ITHACA, N.Y. -- A time tested product is making a comeback in the U.S.
"The marketplace has really boomed here for Greek yogurt in the last couple of years and there's certainly no sign of it slowing down," said Darrel Aubertine, NYS Department of Agriculture and Markets Commissioner. "In fact, indicators are that it could grow by 50 percent in the next few years."
"Greek yogurt is so popular because it's a new product here in the United States. It's a product that's very, very smooth and actually higher in protein than other yogurts. So people see it as an opportunity for better nutrition," said Kathryn Boor, Dean of Agriculture and Life Sciences at Cornell University.
Representatives from all sides of the industry met at Cornell University Thursday.

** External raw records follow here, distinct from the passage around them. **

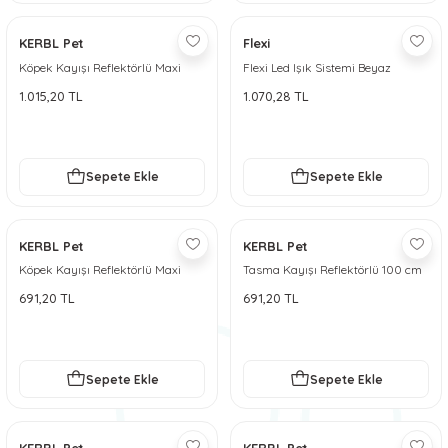
KERBL Pet
Flexi
Köpek Kayışı Reflektörlü Maxi
Flexi Led Işık Sistemi Beyaz
Safe [Gri-Siyah] 200 cm
1.015,20 TL
1.070,28 TL
Sepete Ekle
Sepete Ekle
KERBL Pet
KERBL Pet
Köpek Kayışı Reflektörlü Maxi
Tasma Kayışı Reflektörlü 100 cm
Safe [Gri-Siyah] 100 cm
691,20 TL
691,20 TL
Sepete Ekle
Sepete Ekle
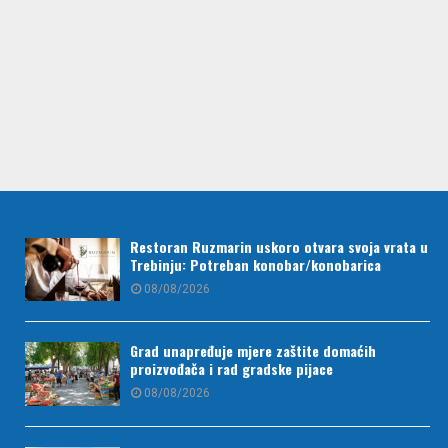
Restoran Ruzmarin uskoro otvara svoja vrata u
Trebinju: Potreban konobar/konobarica
08/08/2026
Grad unapređuje mjere zaštite domaćih
proizvođača i rad gradske pijace
08/08/2026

They discussed ways to take advantage of a growing taste for yogurt and got a first look at the schools brand new dairy plant. It’s where new yogurt will soon be developed.
"Farmers will be advantaged with the research and the production that takes place here at Cornell," Aubertine said. "A lot of what they're doing in research based and will help grow the demand for yogurt and hopefully other products as well."
Production will begin at the new plant sometime next year. Its open design will allow students and visitors to see exactly how the products are made.
"We are opening a dairy processing plant that will have floor to ceiling windows to enable consumers to stop by and any time and see how milk moves from the farm into the final consumer product, Boor said. "We are thinking of it as developing transparency in food systems."
Administrators hope the new Stocking Hall dairy complex will become a destination for visitors, where they can pick up some knowledge and fresh dairy products as well.